Hello,

We noticed you're browsing in private or incognito mode.

To continue reading this article, please exit incognito mode or log in.

Not an Insider? Subscribe now for unlimited access to online articles.

David Zax

A View from David Zax

Can We Make Machines Listen More Carefully?

A new project aims to create far smarter voice recognition software.

  • July 19, 2011

You probably use voice recognition technology already, if in a limited capacity. Maybe you use Google’s voice-activated search, or take advantage of its (somewhat wonky) voice-mail transcriptions in Google Voice. At the office, maybe you use Dragon dictation software. Even if these programs worked perfectly, though (which they don’t) they would still leave something to be desired. Voice recognition software today works in very specialized circumstances—it can typically recognize only one voice at a time, and it performs best when it has reams of data in the archive before tackling a new speech sample.

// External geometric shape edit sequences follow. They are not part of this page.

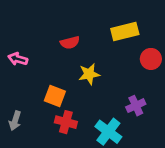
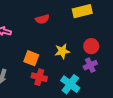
red circle: (151, 59) -> (91, 46), moved
yellow star: (89, 74) -> (62, 51), moved

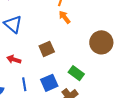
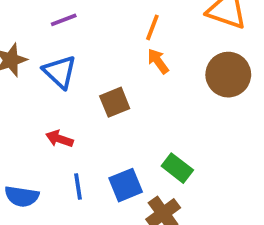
brown circle: (101, 42) -> (228, 75), moved
brown square: (47, 49) -> (115, 102), moved

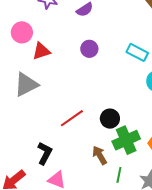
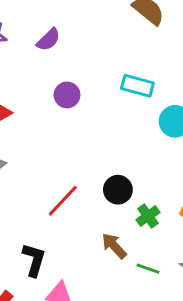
green cross: (126, 140) -> (148, 216), size x0.6
green line: (119, 175) -> (148, 269), turned -70

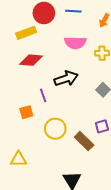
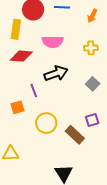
yellow rectangle: (26, 33) -> (16, 29), turned -60
pink semicircle: (75, 43) -> (53, 42), moved

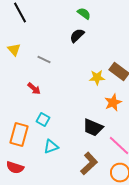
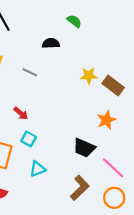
black semicircle: (77, 36) -> (51, 43), moved, turned 42
yellow star: (97, 78) -> (89, 76), moved
red arrow: (34, 89) -> (21, 113), moved

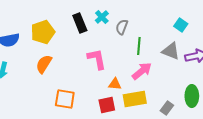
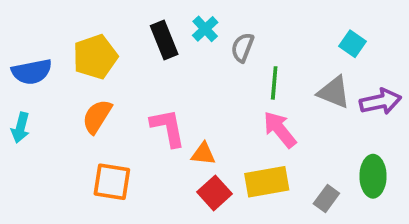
pink L-shape: (97, 59) -> (168, 128), moved
pink arrow: (142, 71) -> (280, 130), turned -90
orange triangle: (115, 84) -> (203, 154), moved
orange square: (65, 99) -> (112, 182), moved
red square: (107, 105) -> (214, 193), turned -30

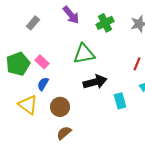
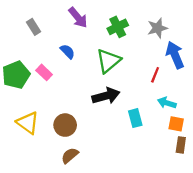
gray rectangle: (33, 23) -> (34, 27), turned -72
green triangle: (84, 54) -> (108, 61), moved, turned -30
blue semicircle: (43, 84) -> (67, 51), moved, turned 104

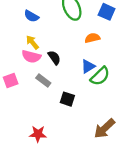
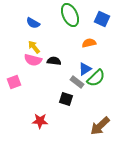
black semicircle: (54, 58) -> (54, 61), turned -48
gray rectangle: (43, 80) -> (77, 82), moved
red star: (38, 134) -> (40, 121), moved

What if we had voice recognition technology that didn’t have so many strictures? What if we had software that was quick and nimble, able to discern one speaker from another on the fly? In other words, what if voice recognition technology was more like the way voice recognition actually works in the real world, in the human brain?

A coalition of three British Universities—the Universities of Cambridge, Sheffield, and Edinburgh—is working to bring us what they call “natural speech technology.” Google and Dragon are (relatively) good at what they do, Thomas Hain of Sheffield recently told The Engineer. “But where it’s about natural speech—people having a normal conversation—these applications still have very poor performance.”

With nearly $10 million of funding from Britain’s Engineering and Physical Sciences Research Council, the team has set itself four main technical objectives.

First, they want to make speech software that’s smart–that can learn and adapt on the fly. They intend to build models and algorithms that can “adapt to new scenarios and speaking styles, and seamlessly adapt to new situations and contexts almost instantaneously,” the team members write.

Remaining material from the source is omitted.